:: Exercise details ::
Look through the records and copy each line that has "else" in it.

Rendered page images:
◇ ◇ ◇ ◇ ◇ ◇ ◇
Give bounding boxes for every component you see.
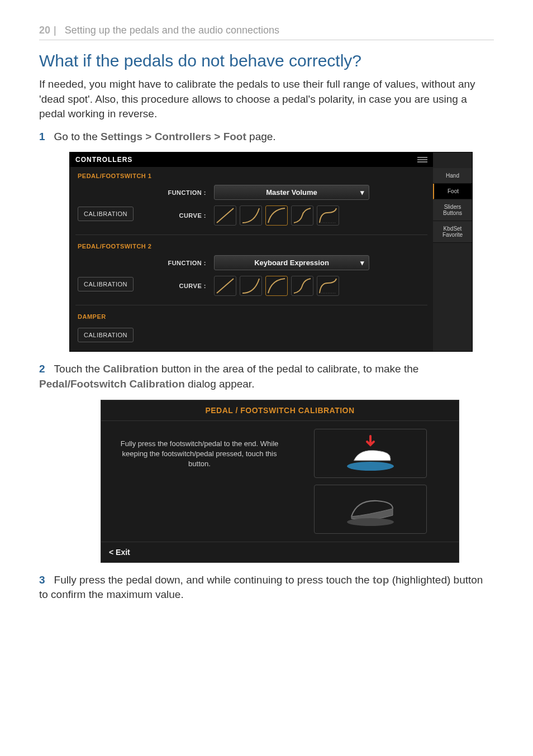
ui-term: top bbox=[373, 574, 389, 586]
section-pedal1: PEDAL/FOOTSWITCH 1 bbox=[70, 167, 433, 183]
step-number: 1 bbox=[39, 131, 45, 142]
step-2: 2Touch the Calibration button in the are… bbox=[39, 362, 494, 391]
controllers-screenshot: CONTROLLERS PEDAL/FOOTSWITCH 1 FUNCTION … bbox=[69, 152, 473, 352]
function-value-2: Keyboard Expression bbox=[254, 259, 329, 267]
svg-point-1 bbox=[347, 518, 394, 526]
page-number: 20 bbox=[39, 25, 50, 36]
shoe-down-icon bbox=[337, 434, 404, 473]
step-text-post: page. bbox=[246, 131, 276, 142]
curve-selector-2[interactable] bbox=[214, 276, 339, 296]
tab-kbdset-favorite[interactable]: KbdSet Favorite bbox=[433, 221, 472, 243]
calibration-dialog: PEDAL / FOOTSWITCH CALIBRATION Fully pre… bbox=[101, 400, 459, 563]
step-number: 2 bbox=[39, 363, 45, 375]
step-number: 3 bbox=[39, 574, 45, 586]
menu-icon[interactable] bbox=[417, 156, 427, 164]
dialog-title: PEDAL / FOOTSWITCH CALIBRATION bbox=[101, 400, 459, 421]
section-damper: DAMPER bbox=[70, 308, 433, 323]
tab-hand[interactable]: Hand bbox=[433, 168, 472, 184]
tab-sliders-buttons[interactable]: Sliders Buttons bbox=[433, 199, 472, 221]
curve-selector-1[interactable] bbox=[214, 205, 339, 226]
section-title: Setting up the pedals and the audio conn… bbox=[65, 25, 279, 36]
tab-foot[interactable]: Foot bbox=[433, 184, 472, 199]
function-dropdown-1[interactable]: Master Volume ▾ bbox=[214, 185, 369, 200]
function-dropdown-2[interactable]: Keyboard Expression ▾ bbox=[214, 255, 369, 270]
heading: What if the pedals do not behave correct… bbox=[39, 51, 494, 70]
shoe-up-icon bbox=[337, 490, 404, 529]
function-label: FUNCTION : bbox=[156, 189, 206, 196]
step-1: 1Go to the Settings > Controllers > Foot… bbox=[39, 130, 494, 145]
header-divider: | bbox=[54, 25, 56, 36]
ui-term: Calibration bbox=[103, 363, 158, 375]
chevron-down-icon: ▾ bbox=[360, 259, 364, 267]
calibration-button-2[interactable]: CALIBRATION bbox=[78, 277, 134, 291]
step-text: Go to the bbox=[54, 131, 101, 142]
function-value-1: Master Volume bbox=[266, 188, 317, 197]
pedal-press-button[interactable] bbox=[314, 429, 427, 478]
step-3: 3Fully press the pedal down, and while c… bbox=[39, 573, 494, 602]
section-pedal2: PEDAL/FOOTSWITCH 2 bbox=[70, 237, 433, 253]
ui-term: Pedal/Footswitch Calibration bbox=[39, 378, 185, 390]
calibration-button-damper[interactable]: CALIBRATION bbox=[78, 328, 134, 342]
pedal-release-button[interactable] bbox=[314, 485, 427, 534]
curve-label-2: CURVE : bbox=[156, 283, 206, 289]
chevron-down-icon: ▾ bbox=[360, 188, 364, 197]
curve-label: CURVE : bbox=[156, 212, 206, 219]
function-label-2: FUNCTION : bbox=[156, 260, 206, 266]
page-header: 20| Setting up the pedals and the audio … bbox=[39, 25, 494, 40]
svg-point-0 bbox=[347, 462, 394, 471]
intro-paragraph: If needed, you might have to calibrate t… bbox=[39, 77, 494, 122]
exit-button[interactable]: < Exit bbox=[101, 542, 459, 562]
ui-path: Settings > Controllers > Foot bbox=[101, 131, 246, 142]
window-title: CONTROLLERS bbox=[75, 156, 132, 164]
dialog-instructions: Fully press the footswitch/pedal to the … bbox=[109, 429, 290, 534]
calibration-button-1[interactable]: CALIBRATION bbox=[78, 207, 134, 221]
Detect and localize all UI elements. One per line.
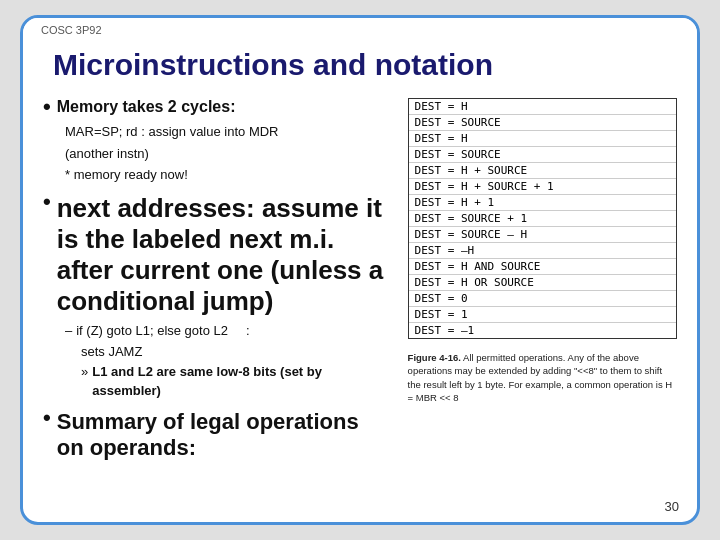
- table-row: DEST = –H: [409, 243, 676, 259]
- course-tag: COSC 3P92: [41, 24, 102, 36]
- bullet2-arrow1: » L1 and L2 are same low-8 bits (set by …: [81, 362, 392, 401]
- bullet1-sub: MAR=SP; rd : assign value into MDR (anot…: [65, 122, 392, 185]
- table-row: DEST = SOURCE – H: [409, 227, 676, 243]
- bullet1-sub1: MAR=SP; rd : assign value into MDR: [65, 122, 392, 142]
- bullet3-label: Summary of legal operations on operands:: [57, 409, 392, 461]
- table-row: DEST = H + SOURCE + 1: [409, 179, 676, 195]
- table-row: DEST = –1: [409, 323, 676, 339]
- right-column: DEST = HDEST = SOURCEDEST = HDEST = SOUR…: [408, 98, 677, 469]
- bullet2-label: next addresses: assume it is the labeled…: [57, 193, 392, 317]
- dash-icon: –: [65, 321, 72, 341]
- bullet2-section: • next addresses: assume it is the label…: [43, 193, 392, 401]
- slide-header: Microinstructions and notation: [23, 18, 697, 90]
- table-body: DEST = HDEST = SOURCEDEST = HDEST = SOUR…: [409, 99, 676, 338]
- table-row: DEST = H OR SOURCE: [409, 275, 676, 291]
- table-row: DEST = SOURCE + 1: [409, 211, 676, 227]
- table-row: DEST = H: [409, 99, 676, 115]
- table-row: DEST = H AND SOURCE: [409, 259, 676, 275]
- left-column: • Memory takes 2 cycles: MAR=SP; rd : as…: [43, 98, 392, 469]
- bullet1-sub3: * memory ready now!: [65, 165, 392, 185]
- operations-table: DEST = HDEST = SOURCEDEST = HDEST = SOUR…: [408, 98, 677, 339]
- bullet2-sets: sets JAMZ: [81, 342, 392, 362]
- bullet1-label: Memory takes 2 cycles:: [57, 98, 236, 116]
- bullet3-header: • Summary of legal operations on operand…: [43, 409, 392, 461]
- bullet2-header: • next addresses: assume it is the label…: [43, 193, 392, 317]
- bullet2-dot: •: [43, 191, 51, 213]
- table-row: DEST = H + 1: [409, 195, 676, 211]
- bullet3-section: • Summary of legal operations on operand…: [43, 409, 392, 461]
- slide: COSC 3P92 Microinstructions and notation…: [20, 15, 700, 525]
- page-number: 30: [665, 499, 679, 514]
- bullet1-sub2: (another instn): [65, 144, 392, 164]
- table-row: DEST = SOURCE: [409, 115, 676, 131]
- figure-label: Figure 4-16.: [408, 352, 461, 363]
- bullet1-header: • Memory takes 2 cycles:: [43, 98, 392, 118]
- bullet2-dash1-text: if (Z) goto L1; else goto L2 :: [76, 321, 249, 341]
- bullet1-dot: •: [43, 96, 51, 118]
- bullet2-arrow1-text: L1 and L2 are same low-8 bits (set by as…: [92, 362, 391, 401]
- slide-title: Microinstructions and notation: [53, 48, 677, 82]
- arrow-icon: »: [81, 362, 88, 382]
- bullet3-dot: •: [43, 407, 51, 429]
- table-row: DEST = H + SOURCE: [409, 163, 676, 179]
- table-row: DEST = SOURCE: [409, 147, 676, 163]
- slide-content: • Memory takes 2 cycles: MAR=SP; rd : as…: [23, 90, 697, 477]
- table-row: DEST = H: [409, 131, 676, 147]
- ops-table-inner: DEST = HDEST = SOURCEDEST = HDEST = SOUR…: [409, 99, 676, 338]
- bullet2-sub: – if (Z) goto L1; else goto L2 : sets JA…: [65, 321, 392, 401]
- table-row: DEST = 1: [409, 307, 676, 323]
- figure-caption: Figure 4-16. All permitted operations. A…: [408, 351, 677, 404]
- table-row: DEST = 0: [409, 291, 676, 307]
- bullet2-dash1: – if (Z) goto L1; else goto L2 :: [65, 321, 392, 341]
- bullet1-section: • Memory takes 2 cycles: MAR=SP; rd : as…: [43, 98, 392, 185]
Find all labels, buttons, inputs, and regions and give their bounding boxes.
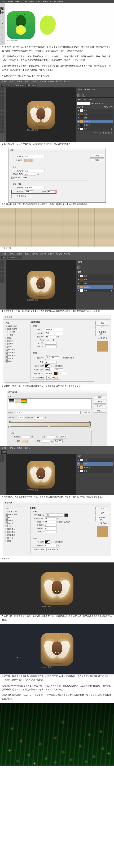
pen-tool-icon[interactable]: ✒ bbox=[0, 130, 4, 133]
layer-fill[interactable]: 填充: 100% bbox=[104, 106, 113, 108]
preview-checkbox[interactable]: ✓ bbox=[98, 337, 100, 339]
angle-dial[interactable] bbox=[45, 355, 50, 361]
ok-button[interactable]: 确定 bbox=[90, 154, 104, 158]
style-select[interactable]: 浮雕效果 bbox=[45, 328, 64, 331]
lock-icon[interactable]: ▦ bbox=[82, 106, 83, 108]
menu-item[interactable]: 图层(L) bbox=[25, 80, 30, 83]
selection-tool-icon[interactable] bbox=[0, 7, 4, 10]
marquee-tool-icon[interactable]: ▭ bbox=[0, 92, 4, 95]
paths-tab[interactable]: 路径 bbox=[89, 98, 93, 101]
style-item[interactable]: 描边 bbox=[5, 516, 28, 519]
lasso-tool-icon[interactable]: ⌇ bbox=[0, 268, 4, 271]
opacity-input[interactable] bbox=[24, 173, 36, 176]
script-select[interactable]: 砖形填充 bbox=[24, 186, 45, 189]
size-input[interactable] bbox=[45, 530, 56, 533]
style-item[interactable]: 混合选项: 默认 bbox=[5, 325, 28, 327]
menu-item[interactable]: 编辑(E) bbox=[8, 1, 13, 3]
layer-row[interactable]: 👁身体 bbox=[77, 113, 113, 116]
menu-item[interactable]: 选择(S) bbox=[32, 253, 38, 255]
style-item[interactable]: ✓内阴影 bbox=[5, 340, 28, 342]
noise-input[interactable] bbox=[45, 544, 56, 547]
nav-tab[interactable]: 导航器 bbox=[77, 88, 83, 91]
menu-item[interactable]: 编辑(E) bbox=[9, 80, 15, 83]
menu-item[interactable]: 视图(V) bbox=[43, 1, 48, 3]
rotate-tool-icon[interactable]: ↻ bbox=[0, 33, 4, 37]
menu-item[interactable]: 帮助(H) bbox=[58, 1, 63, 3]
gradient-tool-icon[interactable]: ◧ bbox=[0, 122, 4, 126]
dir-down-radio[interactable] bbox=[50, 339, 52, 341]
layer-row[interactable]: 👁背景填色 bbox=[77, 123, 113, 127]
new-style-button[interactable]: 新建样式(W)... bbox=[96, 330, 109, 336]
pattern-swatch[interactable] bbox=[24, 159, 33, 162]
gradient-bar[interactable] bbox=[9, 422, 90, 427]
contour-swatch[interactable] bbox=[45, 364, 50, 368]
layer-row[interactable]: 👁翅膀 bbox=[77, 459, 113, 462]
style-item[interactable]: 颜色叠加 bbox=[5, 348, 28, 351]
gradient-tool-icon[interactable]: ◧ bbox=[0, 276, 4, 279]
default-button[interactable]: 复位为默认值 bbox=[46, 548, 60, 551]
cancel-button[interactable]: 取消 bbox=[90, 158, 104, 162]
ok-button[interactable]: 确定 bbox=[94, 395, 106, 399]
menu-item[interactable]: 对象(O) bbox=[15, 1, 21, 3]
visibility-icon[interactable]: 👁 bbox=[77, 117, 79, 119]
menu-item[interactable]: 帮助(H) bbox=[64, 80, 70, 83]
layers-tab[interactable]: 图层 bbox=[77, 98, 81, 101]
link-icon[interactable]: ⫘ bbox=[93, 131, 96, 134]
layer-opacity[interactable]: 不透明度: 100% bbox=[91, 102, 104, 105]
ok-button[interactable]: 确定 bbox=[96, 321, 109, 325]
angle-input[interactable] bbox=[45, 521, 56, 523]
sh-color-swatch[interactable] bbox=[54, 372, 58, 375]
style-item[interactable]: 投影 bbox=[5, 540, 28, 542]
ok-button[interactable]: 确定 bbox=[96, 506, 109, 510]
layer-row[interactable]: 👁翅膀 bbox=[77, 274, 113, 278]
stop-loc-input[interactable] bbox=[42, 440, 50, 443]
style-item[interactable]: 图案叠加 bbox=[5, 354, 28, 357]
style-item[interactable]: 图案叠加 bbox=[5, 534, 28, 536]
layer-row[interactable]: 👁翅膀 bbox=[77, 109, 113, 112]
lasso-tool-icon[interactable]: ⌇ bbox=[0, 95, 4, 99]
visibility-icon[interactable]: 👁 bbox=[77, 113, 79, 115]
layer-row[interactable]: 👁底版矩版 bbox=[77, 120, 113, 123]
menu-item[interactable]: 文件(F) bbox=[2, 253, 7, 255]
move-tool-icon[interactable]: ✥ bbox=[0, 260, 4, 264]
hi-op-input[interactable] bbox=[55, 368, 64, 371]
trash-icon[interactable]: 🗑 bbox=[110, 131, 113, 134]
style-item[interactable]: ✓内阴影 bbox=[5, 519, 28, 522]
shadow-color-swatch[interactable] bbox=[65, 514, 68, 517]
dist-input[interactable] bbox=[45, 524, 56, 527]
blend-mode-dropdown[interactable]: 正常 bbox=[5, 84, 11, 87]
menu-item[interactable]: 窗口(W) bbox=[55, 253, 62, 255]
menu-item[interactable]: 窗口(W) bbox=[50, 1, 56, 3]
opacity-input[interactable] bbox=[45, 517, 56, 520]
layer-row[interactable]: 👁身体 bbox=[77, 462, 113, 466]
blend-mode-dropdown[interactable]: 正常 bbox=[1, 450, 7, 454]
rect-tool-icon[interactable]: ▭ bbox=[0, 26, 4, 29]
menu-item[interactable]: 文件(F) bbox=[2, 447, 7, 449]
eyedropper-icon[interactable]: ⟋ bbox=[0, 107, 4, 111]
style-item[interactable]: 等高线 bbox=[5, 331, 28, 333]
visibility-icon[interactable]: 👁 bbox=[77, 121, 79, 122]
preview-checkbox[interactable]: ✓ bbox=[98, 522, 100, 524]
folder-icon[interactable]: ▣ bbox=[105, 131, 107, 134]
mask-icon[interactable]: ◐ bbox=[99, 131, 102, 134]
style-item[interactable]: 内发光 bbox=[5, 522, 28, 525]
pen-tool-icon[interactable]: ✒ bbox=[0, 14, 4, 18]
marquee-tool-icon[interactable]: ▭ bbox=[0, 264, 4, 268]
save-button[interactable]: 存储(S)... bbox=[94, 409, 106, 413]
grad-name-input[interactable] bbox=[16, 411, 81, 414]
menu-item[interactable]: 文字(T) bbox=[22, 1, 28, 3]
smooth-input[interactable] bbox=[35, 416, 43, 419]
method-select[interactable]: 平滑 bbox=[45, 332, 64, 335]
default-button[interactable]: 复位为默认值 bbox=[46, 376, 60, 380]
style-item[interactable]: 混合选项: 默认 bbox=[5, 510, 28, 513]
style-item[interactable]: 样式 bbox=[5, 507, 28, 510]
size-input[interactable] bbox=[45, 342, 56, 345]
menu-item[interactable]: 图象(I) bbox=[17, 80, 22, 83]
stop-color-swatch[interactable] bbox=[22, 440, 28, 443]
layer-row[interactable]: 👁背景🔒 bbox=[77, 289, 113, 292]
global-checkbox[interactable]: ✓ bbox=[60, 357, 62, 359]
sh-op-input[interactable] bbox=[59, 372, 67, 375]
text-tool-icon[interactable]: T bbox=[0, 279, 4, 283]
new-button[interactable]: 新建(W) bbox=[82, 410, 91, 414]
style-item[interactable]: 描边 bbox=[5, 337, 28, 339]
◇ ◇ ◇ ◇ ◇ ◇ ◇
:: Expected answer ::
- bullet2-dash1-text: if (Z) goto L1; else goto L2 :: [76, 321, 249, 341]
- bullet2-sub: – if (Z) goto L1; else goto L2 : sets JA…: [65, 321, 392, 401]
- bullet2-dash1: – if (Z) goto L1; else goto L2 :: [65, 321, 392, 341]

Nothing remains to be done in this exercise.